> [WORK TO COMPLETE] Write out word for word the lines from the one holding "sepeda motor bagi" through the end of the data, and only those lines. Pictures stay out.
====== SUPPLIED ENTRIES ======
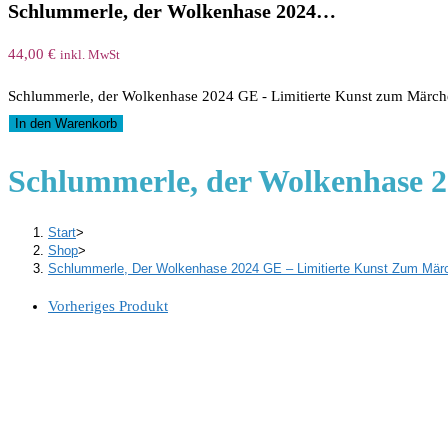
Schlummerle, der Wolkenhase 2024…
44,00
€
inkl. MwSt
Schlummerle, der Wolkenhase 2024 GE - Limitierte Kunst zum Märc
In den Warenkorb
Schlummerle, der Wolkenhase 2
Start
>
Shop
>
Schlummerle, Der Wolkenhase 2024 GE – Limitierte Kunst Zum Mär
Vorheriges Produkt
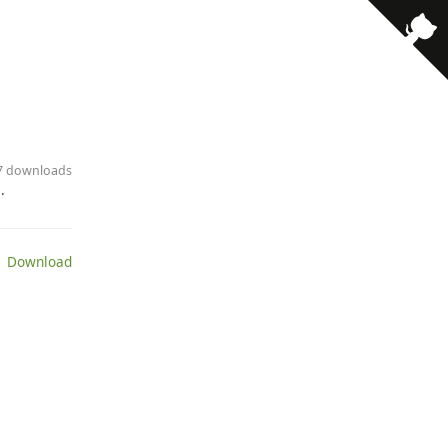
· 7 downloads
.
 Download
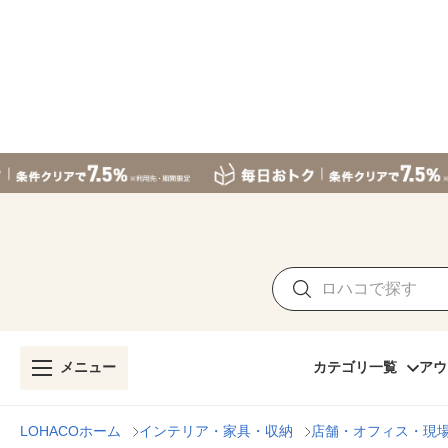
メニュー
カテゴリ一覧
アウ
LOHACOホーム
インテリア・家具・収納
店舗・オフィス・現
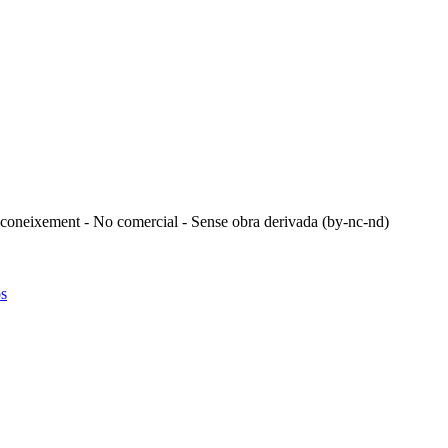
coneixement - No comercial - Sense obra derivada (by-nc-nd)
os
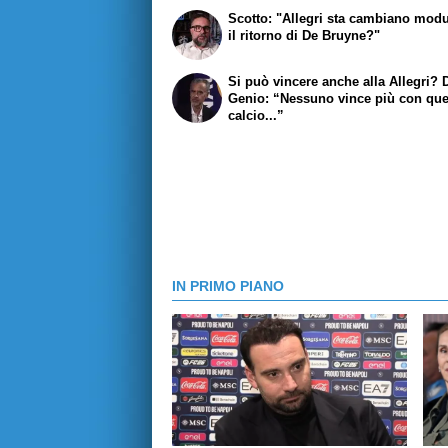
Scotto: "Allegri sta cambiano modu
il ritorno di De Bruyne?"
Si può vincere anche alla Allegri? 
Genio: “Nessuno vince più con qu
calcio...”
IN PRIMO PIANO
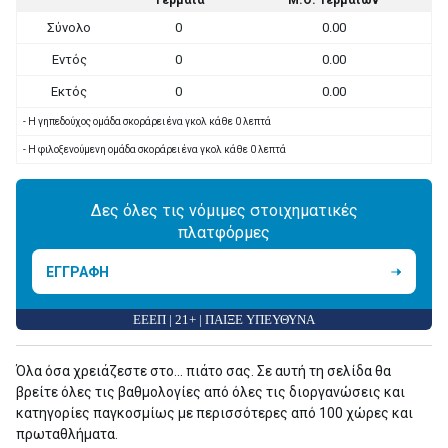
Τέρματα
Μ.Ο. Τερμάτων
Σύνολο
0
0.00
Εντός
0
0.00
Εκτός
0
0.00
- Η γηπεδούχος ομάδα σκοράρει ένα γκολ κάθε 0 λεπτά
- Η φιλοξενούμενη ομάδα σκοράρει ένα γκολ κάθε 0 λεπτά
Δες όλες τις νόμιμες στοιχηματικές
πλατφόρμες
ΕΓΓΡΑΦΗ
ΕΕΕΠ | 21+ | ΠΑΙΞΕ ΥΠΕΥΘΥΝΑ
Όλα όσα χρειάζεστε στο... πιάτο σας. Σε αυτή τη σελίδα θα
βρείτε όλες τις βαθμολογίες από όλες τις διοργανώσεις και
κατηγορίες παγκοσμίως με περισσότερες από 100 χώρες και
πρωταθλήματα.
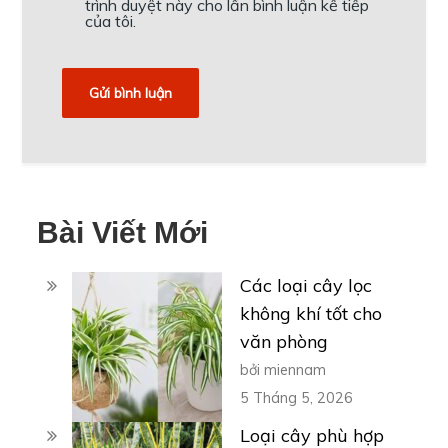
trình duyệt này cho lần bình luận kế tiếp
của tôi.
Bài Viết Mới
Các loại cây lọc
không khí tốt cho
văn phòng
bởi miennam
5 Tháng 5, 2026
Loại cây phù hợp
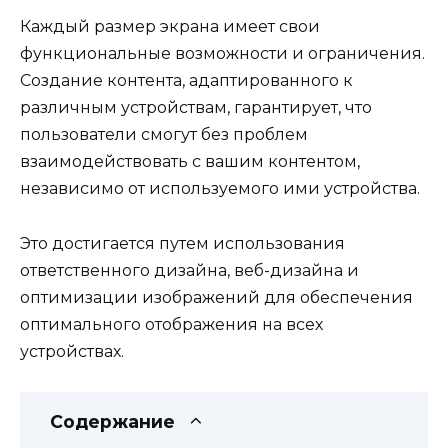
Каждый размер экрана имеет свои
функциональные возможности и ограничения.
Создание контента, адаптированного к
различным устройствам, гарантирует, что
пользователи смогут без проблем
взаимодействовать с вашим контентом,
независимо от используемого ими устройства.
Это достигается путем использования
ответственного дизайна, веб-дизайна и
оптимизации изображений для обеспечения
оптимального отображения на всех
устройствах.
Содержание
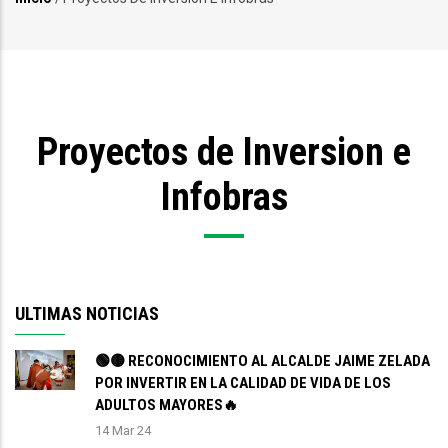
Sobrescribir
enlaces
de
ayuda
Proyectos de Inversion e
a
la
Infobras
navegación
ULTIMAS NOTICIAS
🟢🟡 RECONOCIMIENTO AL ALCALDE JAIME ZELADA
POR INVERTIR EN LA CALIDAD DE VIDA DE LOS
ADULTOS MAYORES🔥
14 Mar 24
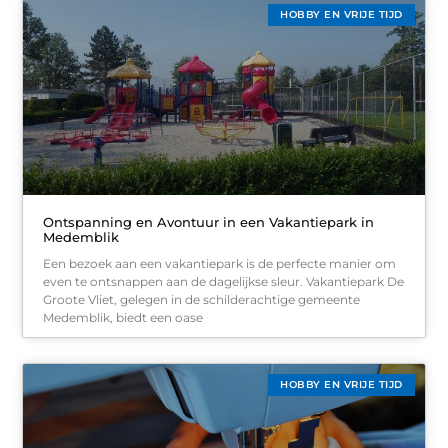
HOBBY EN VRIJE TIJD
Ontspanning en Avontuur in een Vakantiepark in
Medemblik
Een bezoek aan een vakantiepark is de perfecte manier om
even te ontsnappen aan de dagelijkse sleur. Vakantiepark De
Groote Vliet, gelegen in de schilderachtige gemeente
Medemblik, biedt een oase
HOBBY EN VRIJE TIJD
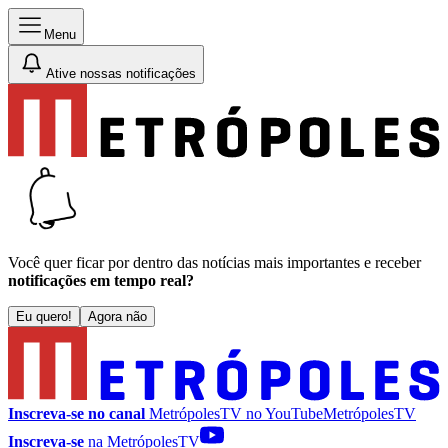
Menu
Ative nossas notificações
Você quer ficar por dentro das notícias mais importantes e receber
notificações em tempo real?
Eu quero!
Agora não
Inscreva-se no canal
MetrópolesTV no
YouTube
MetrópolesTV
Inscreva-se
na MetrópolesTV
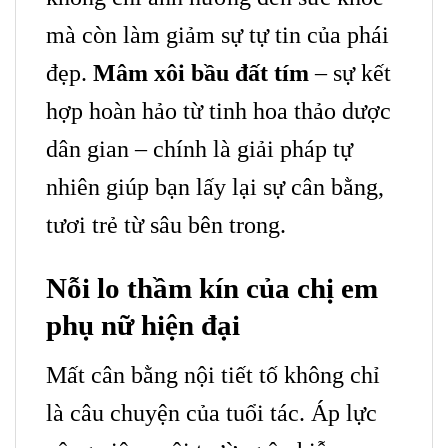
mà còn làm giảm sự tự tin của phái
đẹp.
Mâm xôi bầu đất tím
– sự kết
hợp hoàn hảo từ tinh hoa thảo dược
dân gian – chính là giải pháp tự
nhiên giúp bạn lấy lại sự cân bằng,
tươi trẻ từ sâu bên trong.
Nỗi lo thầm kín của chị em
phụ nữ hiện đại
Mất cân bằng nội tiết tố không chỉ
là câu chuyện của tuổi tác. Áp lực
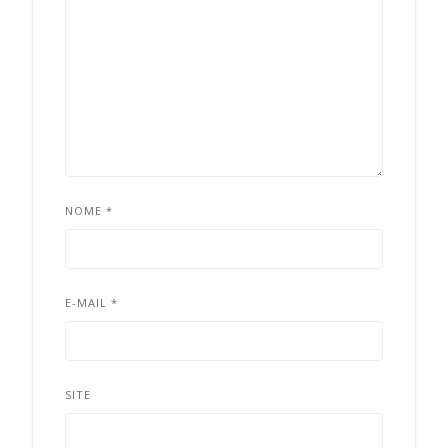
NOME
*
E-MAIL
*
SITE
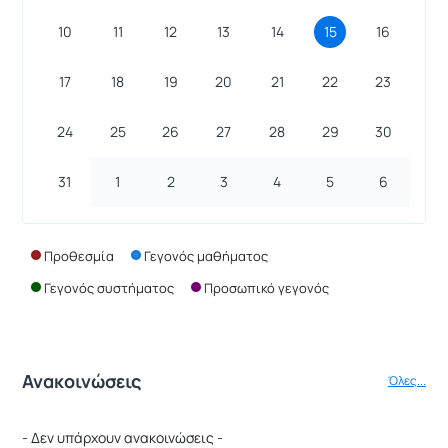
10
11
12
13
14
15
16
17
18
19
20
21
22
23
24
25
26
27
28
29
30
31
1
2
3
4
5
6
Προθεσμία
Γεγονός μαθήματος
Γεγονός συστήματος
Προσωπικό γεγονός
Ανακοινώσεις
Όλες...
- Δεν υπάρχουν ανακοινώσεις -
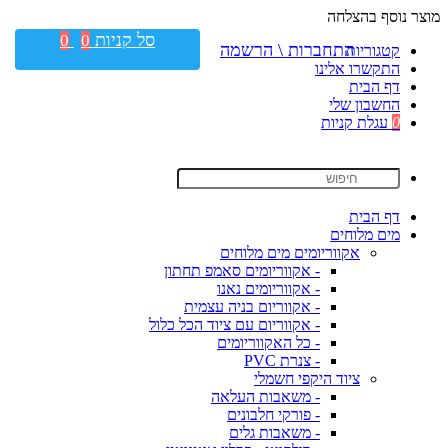
מוצר נוסף בהצלחה
סל קניות
0
0
התחברות \ הרשמה
קטגוריות
התקשרו אלינו
דף הבית
החשבון שלי
0
עגלת קניות
דף הבית
מים מלוחים
אקווריומים מים מלוחים
- אקווריומים סאמפ תחתון
- אקווריומים נאנו
- אקווריום בניה עצמית
- אקווריום עם ציוד הכל כלול
- כל האקווריומים
- צנרת PVC
ציוד היקפי חשמלי
- משאבות העלאה
- פורקי חלבונים
- משאבות גלים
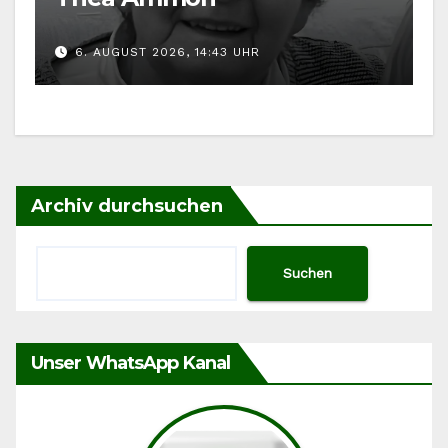
6. AUGUST 2026, 14:43 UHR
Archiv durchsuchen
Suchen
Unser WhatsApp Kanal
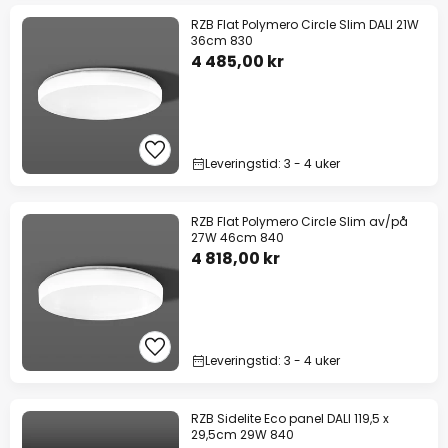
RZB Flat Polymero Circle Slim DALI 21W
36cm 830
4 485,00 kr
Leveringstid: 3 - 4 uker
RZB Flat Polymero Circle Slim av/på
27W 46cm 840
4 818,00 kr
Leveringstid: 3 - 4 uker
RZB Sidelite Eco panel DALI 119,5 x
29,5cm 29W 840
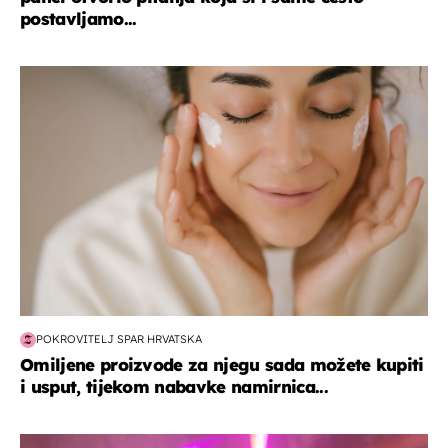
postavljamo...
moda & ljepota
POKROVITELJ SPAR HRVATSKA
Omiljene proizvode za njegu sada možete kupiti
i usput, tijekom nabavke namirnica...
kultura & zabava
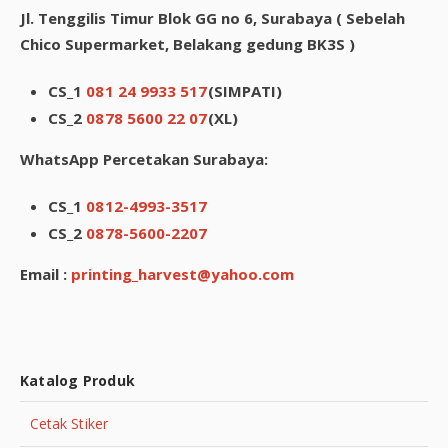
Jl. Tenggilis Timur Blok GG no 6, Surabaya
( Sebelah
Chico Supermarket, Belakang gedung BK3S )
CS_1
081 24 9933 517
(SIMPATI)
CS_2
0878 5600 22 07
(XL)
WhatsApp Percetakan Surabaya:
CS_1
0812-4993-3517
CS_2
0878-5600-2207
Email :
printing_harvest@yahoo.com
Katalog Produk
Cetak Stiker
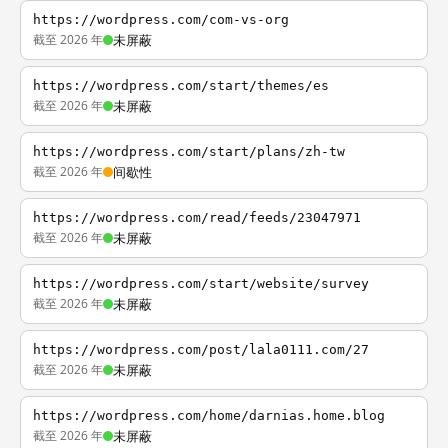
https://wordpress.com/com-vs-org
截至 2026 年
未屏蔽
https://wordpress.com/start/themes/es
截至 2026 年
未屏蔽
https://wordpress.com/start/plans/zh-tw
截至 2026 年
间歇性
https://wordpress.com/read/feeds/23047971
截至 2026 年
未屏蔽
https://wordpress.com/start/website/survey
截至 2026 年
未屏蔽
https://wordpress.com/post/lala0111.com/27
截至 2026 年
未屏蔽
https://wordpress.com/home/darnias.home.blog
截至 2026 年
未屏蔽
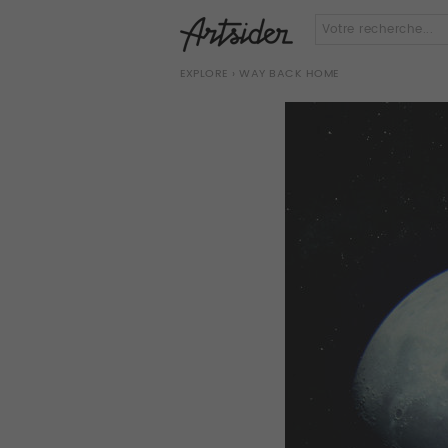
EXPLORE
› WAY BACK HOME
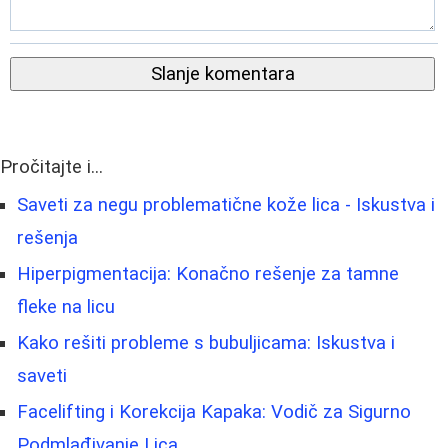
Slanje komentara
Pročitajte i...
Saveti za negu problematične kože lica - Iskustva i
rešenja
Hiperpigmentacija: Konačno rešenje za tamne
fleke na licu
Kako rešiti probleme s bubuljicama: Iskustva i
saveti
Facelifting i Korekcija Kapaka: Vodič za Sigurno
Podmlađivanje Lica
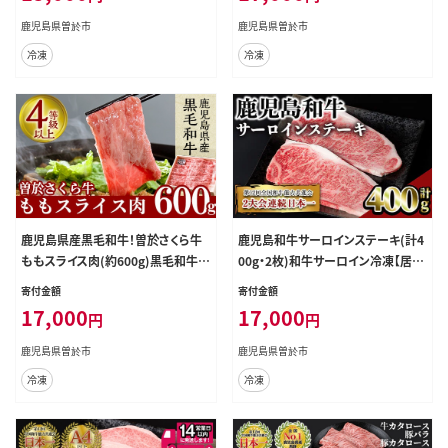
鹿児島県曽於市
鹿児島県曽於市
冷凍
冷凍
鹿児島県産黒毛和牛！曽於さくら牛
鹿児島和牛サーロインステーキ(計4
ももスライス肉(約600g)黒毛和牛モ
00g・2枚)和牛サーロイン冷凍【居食
モ肉スライス【福永産業】A17-v01
肉】A448-v02
寄付金額
寄付金額
17,000
17,000
円
円
鹿児島県曽於市
鹿児島県曽於市
冷凍
冷凍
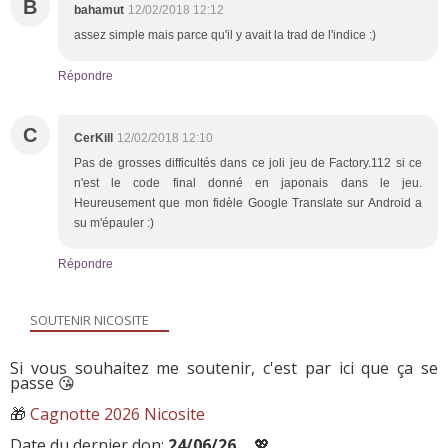
B
bahamut
12/02/2018 12:12
assez simple mais parce qu'il y avait la trad de l'indice :)
Répondre
C
CerKill
12/02/2018 12:10
Pas de grosses difficultés dans ce joli jeu de Factory.112 si ce
n'est le code final donné en japonais dans le jeu.
Heureusement que mon fidèle Google Translate sur Android a
su m'épauler :)
Répondre
SOUTENIR NICOSITE
Si vous souhaitez me soutenir, c'est par ici que ça se
passe 😘
🎁
Cagnotte 2026 Nicosite
Date du dernier don:
24/06/26
💖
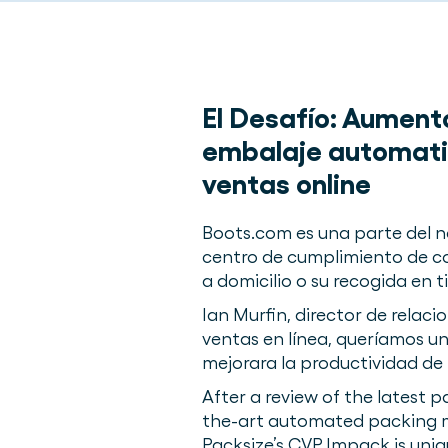
El Desafío:
Aumento
embalaje automatiz
ventas online
Boots.com es una parte del 
centro de cumplimiento de co
a domicilio o su recogida en 
Ian Murfin, director de relaci
ventas en línea, queríamos u
mejorara la productividad de
After a review of the latest 
the-art automated packing m
Packsize’s CVP Impack is uniq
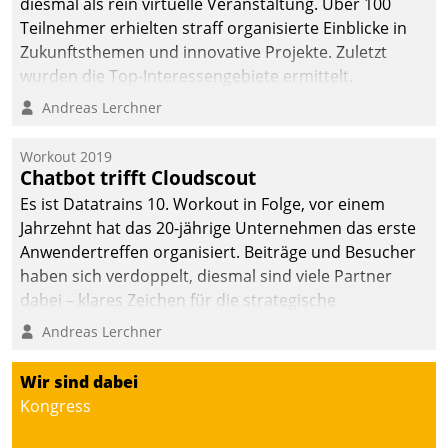
diesmal als rein virtuelle Veranstaltung. Über 100
Teilnehmer erhielten straff organisierte Einblicke in
Zukunftsthemen und innovative Projekte. Zuletzt
wurden die Top-Interessengebiete ermittelt.
Andreas Lerchner
Workout 2019
Chatbot trifft Cloudscout
Es ist Datatrains 10. Workout in Folge, vor einem
Jahrzehnt hat das 20-jährige Unternehmen das erste
Anwendertreffen organisiert. Beiträge und Besucher
haben sich verdoppelt, diesmal sind viele Partner
dabei – klares Zeichen für die strategische
Fokussierung auf den Kunden.
Andreas Lerchner
Wir sind dabei
Kongress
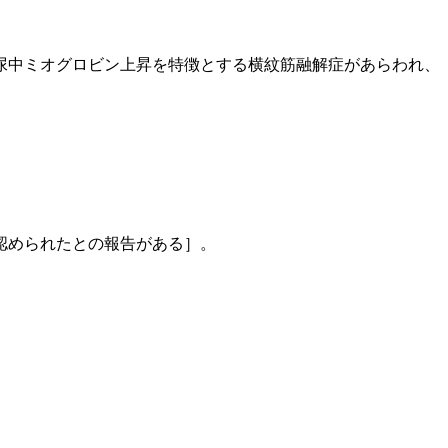
尿中ミオグロビン上昇を特徴とする横紋筋融解症があらわれ、
認められたとの報告がある］。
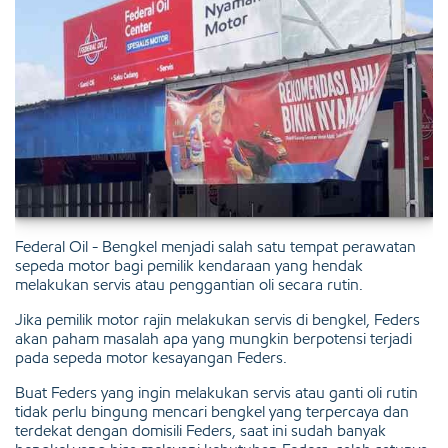
Federal Oil - Bengkel menjadi salah satu tempat perawatan
sepeda motor bagi pemilik kendaraan yang hendak
melakukan servis atau penggantian oli secara rutin.
Jika pemilik motor rajin melakukan servis di bengkel, Feders
akan paham masalah apa yang mungkin berpotensi terjadi
pada sepeda motor kesayangan Feders.
Buat Feders yang ingin melakukan servis atau ganti oli rutin
tidak perlu bingung mencari bengkel yang terpercaya dan
terdekat dengan domisili Feders, saat ini sudah banyak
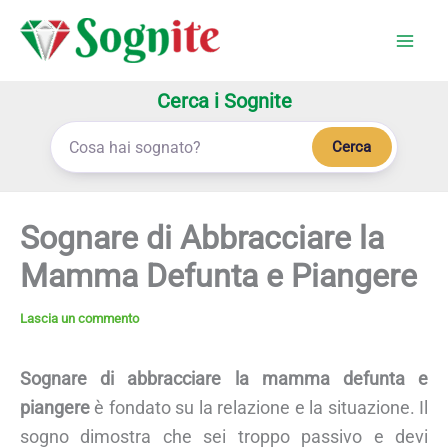
Vai
al
contenuto
Cerca i Sognite
Cerca
Sognare di Abbracciare la
Mamma Defunta e Piangere
Lascia un commento
Sognare di abbracciare la mamma defunta e
piangere
è fondato su la relazione e la situazione. Il
sogno dimostra che sei troppo passivo e devi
======
> [FINISHED TASK]
sepeda motor bagi pemilik kendaraan yang hendak
melakukan servis atau penggantian oli secara rutin.
Jika pemilik motor rajin melakukan servis di bengkel, Feders
akan paham masalah apa yang mungkin berpotensi terjadi
pada sepeda motor kesayangan Feders.
Buat Feders yang ingin melakukan servis atau ganti oli rutin
tidak perlu bingung mencari bengkel yang terpercaya dan
terdekat dengan domisili Feders, saat ini sudah banyak
Vai
al
contenuto
Cerca i Sognite
Cerca
Sognare di Abbracciare la
Mamma Defunta e Piangere
Lascia un commento
Sognare di abbracciare la mamma defunta e
piangere
è fondato su la relazione e la situazione. Il
sogno dimostra che sei troppo passivo e devi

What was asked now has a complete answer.